### TASK PROMPT
Look at every line below and count those containing "punto". Answer with the number only.

### SOURCE MATERIAL
= = = =
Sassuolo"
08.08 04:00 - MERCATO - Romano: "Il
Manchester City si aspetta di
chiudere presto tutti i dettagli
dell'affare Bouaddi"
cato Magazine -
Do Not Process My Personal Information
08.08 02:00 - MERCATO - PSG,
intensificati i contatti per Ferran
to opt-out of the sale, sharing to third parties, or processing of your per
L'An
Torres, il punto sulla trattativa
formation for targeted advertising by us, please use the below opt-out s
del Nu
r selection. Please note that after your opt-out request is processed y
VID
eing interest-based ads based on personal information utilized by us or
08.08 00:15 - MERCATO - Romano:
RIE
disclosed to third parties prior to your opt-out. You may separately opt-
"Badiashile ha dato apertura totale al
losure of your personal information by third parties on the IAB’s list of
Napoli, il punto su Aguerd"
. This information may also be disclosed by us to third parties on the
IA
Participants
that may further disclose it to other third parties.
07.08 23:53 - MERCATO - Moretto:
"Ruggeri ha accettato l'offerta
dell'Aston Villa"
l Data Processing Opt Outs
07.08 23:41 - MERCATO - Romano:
= = = =
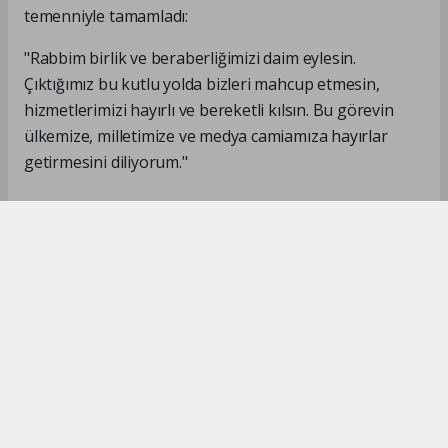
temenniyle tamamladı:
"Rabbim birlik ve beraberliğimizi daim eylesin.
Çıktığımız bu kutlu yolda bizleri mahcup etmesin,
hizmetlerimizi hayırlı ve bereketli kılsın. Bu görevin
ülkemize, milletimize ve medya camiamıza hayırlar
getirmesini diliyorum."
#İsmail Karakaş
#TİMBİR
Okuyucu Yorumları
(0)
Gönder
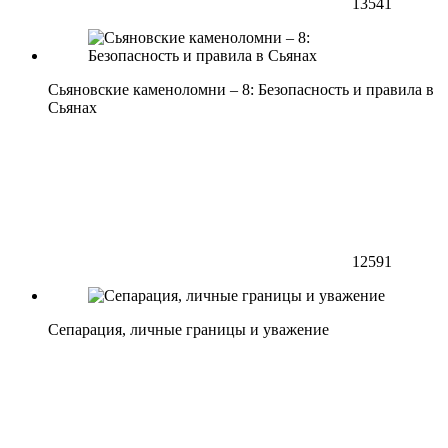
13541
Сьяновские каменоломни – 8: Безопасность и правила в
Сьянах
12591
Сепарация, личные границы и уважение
= = = =
### EXERCISE RESPONSE
2